Exercise: Ignoring every picture, transcribe the data in full as it stands.

- Opening Delimiter -

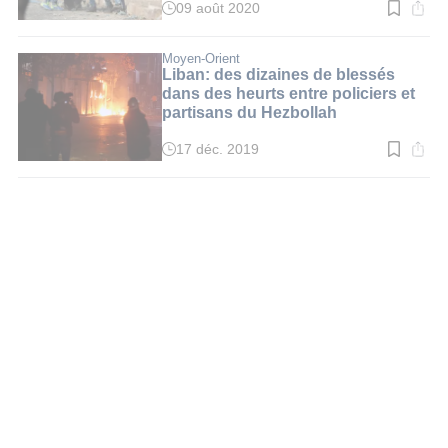
09 août 2020
Temps
de
lecture
:
Moyen-Orient
1
Liban: des dizaines de blessés
min.
dans des heurts entre policiers et
partisans du Hezbollah
17 déc. 2019
Temps
de
lecture
:
2
min.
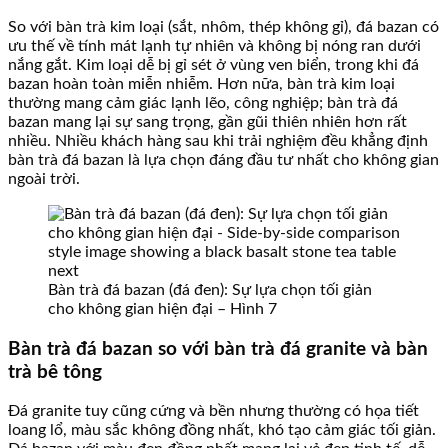
So với bàn trà kim loại (sắt, nhôm, thép không gỉ), đá bazan có
ưu thế về tính mát lạnh tự nhiên và không bị nóng ran dưới
nắng gắt. Kim loại dễ bị gỉ sét ở vùng ven biển, trong khi đá
bazan hoàn toàn miễn nhiễm. Hơn nữa, bàn trà kim loại
thường mang cảm giác lạnh lẽo, công nghiệp; bàn trà đá
bazan mang lại sự sang trọng, gần gũi thiên nhiên hơn rất
nhiều. Nhiều khách hàng sau khi trải nghiệm đều khẳng định
bàn trà đá bazan là lựa chọn đáng đầu tư nhất cho không gian
ngoài trời.
Bàn trà đá bazan (đá đen): Sự lựa chọn tối giản
cho không gian hiện đại – Hình 7
Bàn trà đá bazan so với bàn trà đá granite và bàn
trà bê tông
Đá granite tuy cũng cứng và bền nhưng thường có họa tiết
loang lổ, màu sắc không đồng nhất, khó tạo cảm giác tối giản.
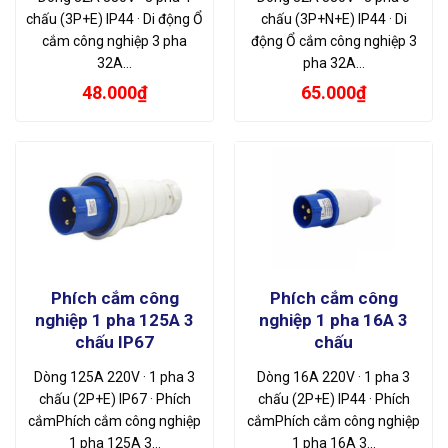
chấu (3P+E) IP44 · Di động Ổ
chấu (3P+N+E) IP44 · Di
cắm công nghiệp 3 pha
động Ổ cắm công nghiệp 3
32A…
pha 32A…
48.000
₫
65.000
₫
Phích cắm công
Phích cắm công
nghiệp 1 pha 125A 3
nghiệp 1 pha 16A 3
chấu IP67
chấu
Dòng 125A 220V · 1 pha 3
Dòng 16A 220V · 1 pha 3
chấu (2P+E) IP67 · Phích
chấu (2P+E) IP44 · Phích
cắmPhích cắm công nghiệp
cắmPhích cắm công nghiệp
1 pha 125A 3…
1 pha 16A 3…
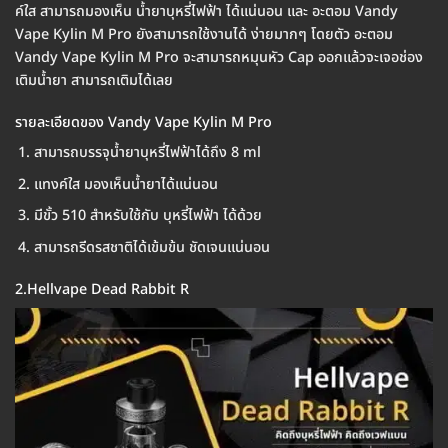
ค์ใส สามารถมองเห็น น้ำยาบุหรี่ไฟฟ้า ได้แน่นอน และ อะตอม Vandy
Vape Kylin M Pro ยังสามารถใช้งานได้ ง่ายมากๆ โดยตัว อะตอม
Vandy Vape Kylin M Pro จะสามารถหมุนหัว Cap ออกแล้วจะเจอช่อง
เติมน้ำยา สามารถเติมได้เลย
รายละเอียดของ Vandy Vape Kylin M Pro
สามารถบรรจุน้ำยาบุหรี่ไฟฟ้าได้ถึง 8 ml
แทงค์ใส มองเห็นน้ำยาได้แน่นอน
มีขั้ว 510 สำหรับใช้กับ บุหรี่ไฟฟ้า ได้ด้วย
สามารถรีดรสชาติได้เข้มข้น ชัดเจนแน่นอน
2.Hellvape Dead Rabbit R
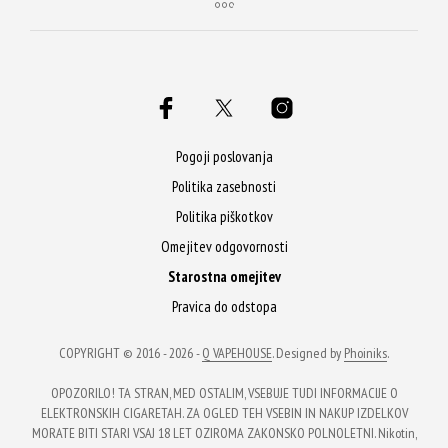
Pogoji poslovanja
Politika zasebnosti
Politika piškotkov
Omejitev odgovornosti
Starostna omejitev
Pravica do odstopa
COPYRIGHT © 2016 - 2026 -
Q VAPEHOUSE
. Designed by
Phoiniks
.
OPOZORILO! TA STRAN, MED OSTALIM, VSEBUJE TUDI INFORMACIJE O
ELEKTRONSKIH CIGARETAH. ZA OGLED TEH VSEBIN IN NAKUP IZDELKOV
MORATE BITI STARI VSAJ 18 LET OZIROMA ZAKONSKO POLNOLETNI. Nikotin,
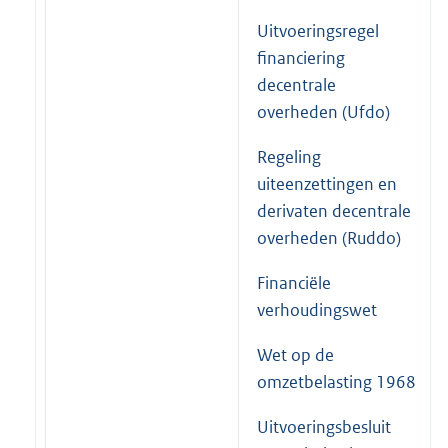
Uitvoeringsregel
financiering
decentrale
overheden (Ufdo)
Regeling
uiteenzettingen en
derivaten decentrale
overheden (Ruddo)
Financiële
verhoudingswet
Wet op de
omzetbelasting 1968
Uitvoeringsbesluit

- Closing Delimiter -

Expected answer:
09 août 2020
Temps
de
lecture
:
Moyen-Orient
1
Liban: des dizaines de blessés
min.
dans des heurts entre policiers et
partisans du Hezbollah
17 déc. 2019
Temps
de
lecture
:
2
min.
So với bàn trà kim loại (sắt, nhôm, thép không gỉ), đá bazan có
ưu thế về tính mát lạnh tự nhiên và không bị nóng ran dưới
nắng gắt. Kim loại dễ bị gỉ sét ở vùng ven biển, trong khi đá
bazan hoàn toàn miễn nhiễm. Hơn nữa, bàn trà kim loại
thường mang cảm giác lạnh lẽo, công nghiệp; bàn trà đá
bazan mang lại sự sang trọng, gần gũi thiên nhiên hơn rất
nhiều. Nhiều khách hàng sau khi trải nghiệm đều khẳng định
bàn trà đá bazan là lựa chọn đáng đầu tư nhất cho không gian
ngoài trời.
Bàn trà đá bazan (đá đen): Sự lựa chọn tối giản
cho không gian hiện đại – Hình 7
Bàn trà đá bazan so với bàn trà đá granite và bàn
trà bê tông
Đá granite tuy cũng cứng và bền nhưng thường có họa tiết
loang lổ, màu sắc không đồng nhất, khó tạo cảm giác tối giản.
chấu (3P+E) IP44 · Di động Ổ
chấu (3P+N+E) IP44 · Di
cắm công nghiệp 3 pha
động Ổ cắm công nghiệp 3
32A…
pha 32A…
48.000
₫
65.000
₫
Phích cắm công
Phích cắm công
nghiệp 1 pha 125A 3
nghiệp 1 pha 16A 3
chấu IP67
chấu
Dòng 125A 220V · 1 pha 3
Dòng 16A 220V · 1 pha 3
chấu (2P+E) IP67 · Phích
chấu (2P+E) IP44 · Phích
cắmPhích cắm công nghiệp
cắmPhích cắm công nghiệp
1 pha 125A 3…
1 pha 16A 3…
ค์ใส สามารถมองเห็น น้ำยาบุหรี่ไฟฟ้า ได้แน่นอน และ อะตอม Vandy
Vape Kylin M Pro ยังสามารถใช้งานได้ ง่ายมากๆ โดยตัว อะตอม
Vandy Vape Kylin M Pro จะสามารถหมุนหัว Cap ออกแล้วจะเจอช่อง
เติมน้ำยา สามารถเติมได้เลย
รายละเอียดของ Vandy Vape Kylin M Pro
สามารถบรรจุน้ำยาบุหรี่ไฟฟ้าได้ถึง 8 ml
แทงค์ใส มองเห็นน้ำยาได้แน่นอน
มีขั้ว 510 สำหรับใช้กับ บุหรี่ไฟฟ้า ได้ด้วย
สามารถรีดรสชาติได้เข้มข้น ชัดเจนแน่นอน
2.Hellvape Dead Rabbit R
Pogoji poslovanja
Politika zasebnosti
Politika piškotkov
Omejitev odgovornosti
Starostna omejitev
Pravica do odstopa
COPYRIGHT © 2016 - 2026 -
Q VAPEHOUSE
. Designed by
Phoiniks
.
OPOZORILO! TA STRAN, MED OSTALIM, VSEBUJE TUDI INFORMACIJE O
ELEKTRONSKIH CIGARETAH. ZA OGLED TEH VSEBIN IN NAKUP IZDELKOV
MORATE BITI STARI VSAJ 18 LET OZIROMA ZAKONSKO POLNOLETNI. Nikotin,
Uitvoeringsregel
financiering
decentrale
overheden (Ufdo)
Regeling
uiteenzettingen en
derivaten decentrale
overheden (Ruddo)
Financiële
verhoudingswet
Wet op de
omzetbelasting 1968
Uitvoeringsbesluit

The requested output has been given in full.